> **What to produce**:
When a line below contains the string "para", show that line.

> **Supplied material**:
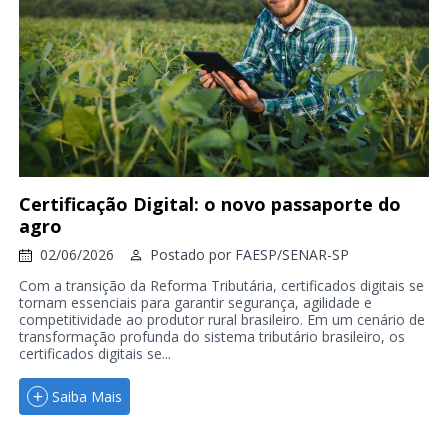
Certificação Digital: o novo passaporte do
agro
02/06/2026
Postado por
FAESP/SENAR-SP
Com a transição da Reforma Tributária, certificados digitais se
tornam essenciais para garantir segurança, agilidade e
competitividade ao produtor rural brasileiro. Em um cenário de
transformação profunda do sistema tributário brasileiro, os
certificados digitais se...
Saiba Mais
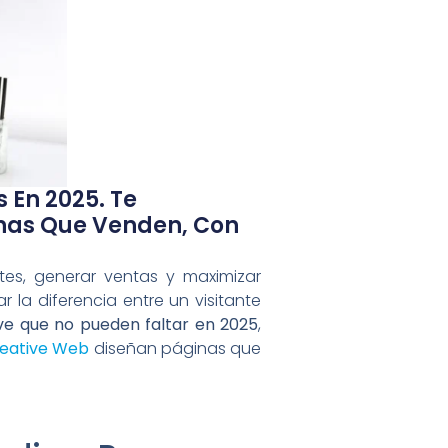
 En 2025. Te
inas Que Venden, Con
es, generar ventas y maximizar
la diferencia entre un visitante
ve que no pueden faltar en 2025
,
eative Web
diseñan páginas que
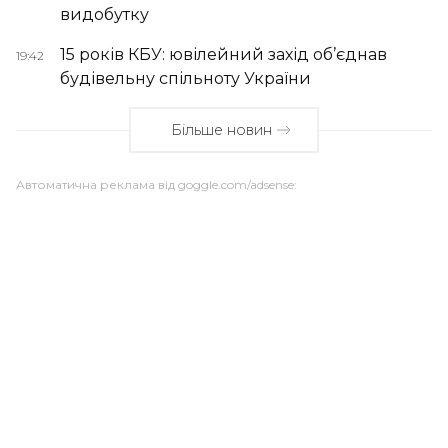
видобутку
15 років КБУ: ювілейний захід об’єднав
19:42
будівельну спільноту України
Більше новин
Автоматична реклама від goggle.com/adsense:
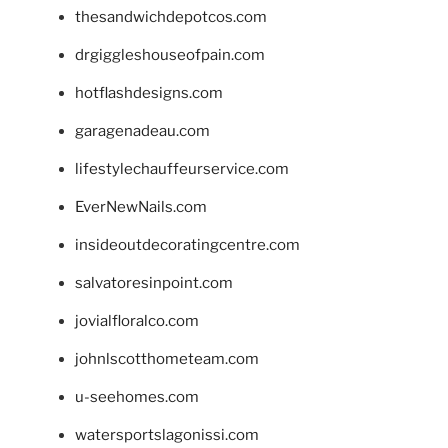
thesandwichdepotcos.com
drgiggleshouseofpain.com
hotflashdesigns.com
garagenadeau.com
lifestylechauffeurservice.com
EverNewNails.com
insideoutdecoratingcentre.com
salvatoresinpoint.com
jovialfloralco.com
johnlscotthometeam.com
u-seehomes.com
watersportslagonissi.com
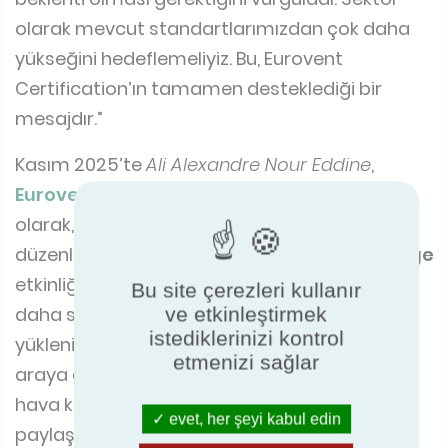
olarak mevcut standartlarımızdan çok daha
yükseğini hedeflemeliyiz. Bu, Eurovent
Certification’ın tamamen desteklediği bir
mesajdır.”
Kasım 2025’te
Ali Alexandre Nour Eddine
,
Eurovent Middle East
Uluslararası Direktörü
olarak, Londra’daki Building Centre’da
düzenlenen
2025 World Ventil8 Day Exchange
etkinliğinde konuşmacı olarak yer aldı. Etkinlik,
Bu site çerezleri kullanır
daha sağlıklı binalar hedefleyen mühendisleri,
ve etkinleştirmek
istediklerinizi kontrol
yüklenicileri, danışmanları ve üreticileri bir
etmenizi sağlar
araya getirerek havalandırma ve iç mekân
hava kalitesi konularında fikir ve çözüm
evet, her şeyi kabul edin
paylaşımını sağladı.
* * *
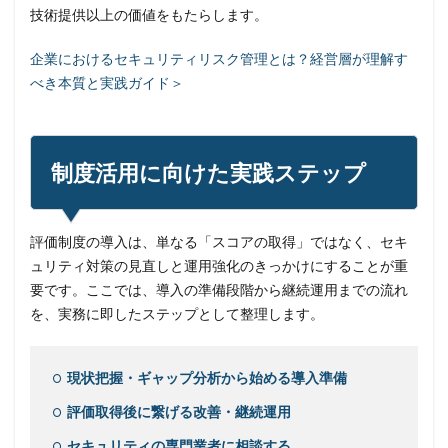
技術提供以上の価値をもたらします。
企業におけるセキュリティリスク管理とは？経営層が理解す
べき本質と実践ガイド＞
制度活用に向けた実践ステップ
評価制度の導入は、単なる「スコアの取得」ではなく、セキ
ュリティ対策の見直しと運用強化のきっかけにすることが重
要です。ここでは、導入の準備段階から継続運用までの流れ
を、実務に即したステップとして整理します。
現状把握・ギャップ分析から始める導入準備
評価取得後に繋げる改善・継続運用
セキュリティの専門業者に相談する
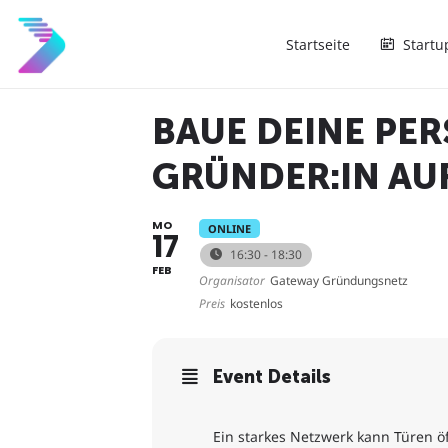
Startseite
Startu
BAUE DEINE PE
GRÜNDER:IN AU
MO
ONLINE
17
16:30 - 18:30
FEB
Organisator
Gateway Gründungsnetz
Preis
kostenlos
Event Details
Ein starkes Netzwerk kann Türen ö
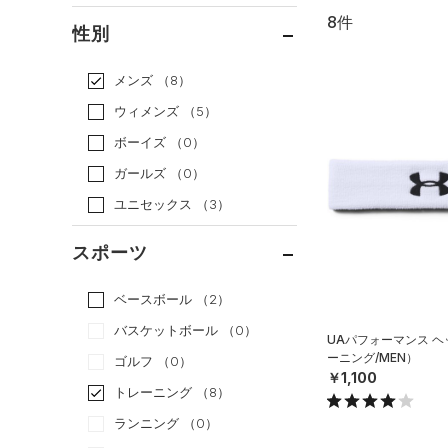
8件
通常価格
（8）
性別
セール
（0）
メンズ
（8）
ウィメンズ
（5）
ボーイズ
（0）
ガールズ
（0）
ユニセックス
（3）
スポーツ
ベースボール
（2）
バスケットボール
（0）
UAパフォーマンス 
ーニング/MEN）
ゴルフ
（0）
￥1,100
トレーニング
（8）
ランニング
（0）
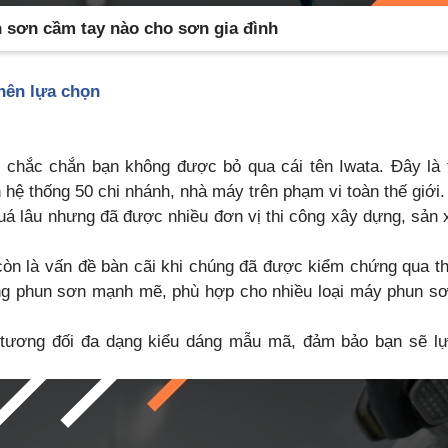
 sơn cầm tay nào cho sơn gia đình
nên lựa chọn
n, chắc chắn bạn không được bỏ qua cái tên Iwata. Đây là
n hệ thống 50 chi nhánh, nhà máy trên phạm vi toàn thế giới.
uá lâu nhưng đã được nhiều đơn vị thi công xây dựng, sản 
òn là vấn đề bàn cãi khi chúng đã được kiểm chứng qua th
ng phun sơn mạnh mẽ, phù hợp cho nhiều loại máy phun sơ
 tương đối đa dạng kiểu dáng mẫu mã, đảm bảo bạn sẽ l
--
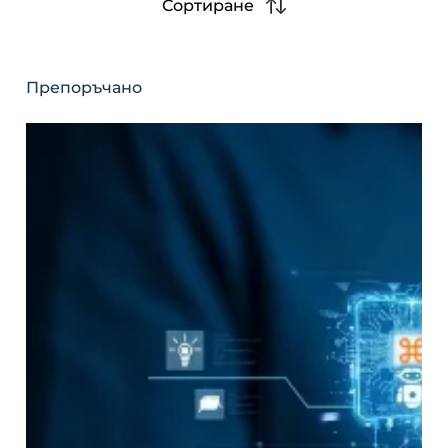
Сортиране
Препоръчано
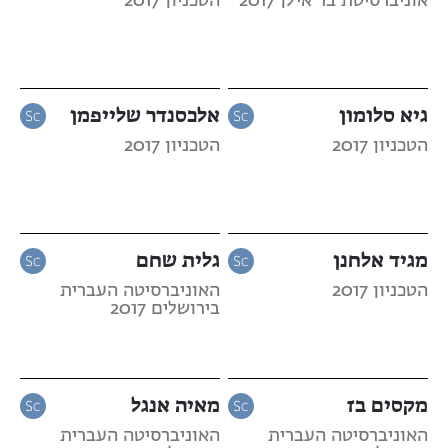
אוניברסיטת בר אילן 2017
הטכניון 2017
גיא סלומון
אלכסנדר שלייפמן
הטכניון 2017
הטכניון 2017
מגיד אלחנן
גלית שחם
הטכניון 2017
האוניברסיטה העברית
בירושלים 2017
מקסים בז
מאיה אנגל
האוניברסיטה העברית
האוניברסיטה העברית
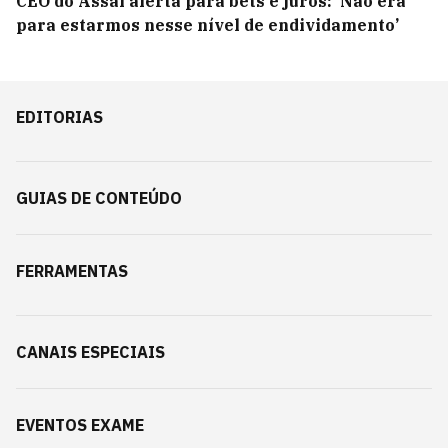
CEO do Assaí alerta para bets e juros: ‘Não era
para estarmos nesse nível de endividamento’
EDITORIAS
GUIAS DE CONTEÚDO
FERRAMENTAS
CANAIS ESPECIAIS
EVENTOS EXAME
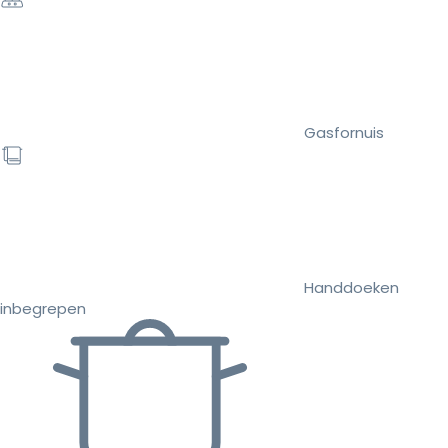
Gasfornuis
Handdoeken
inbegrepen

> **Answer section**:
tornam essenciais para garantir segurança, agilidade e
CEO do Assaí alerta para bets e juros: ‘Não era
para estarmos nesse nível de endividamento’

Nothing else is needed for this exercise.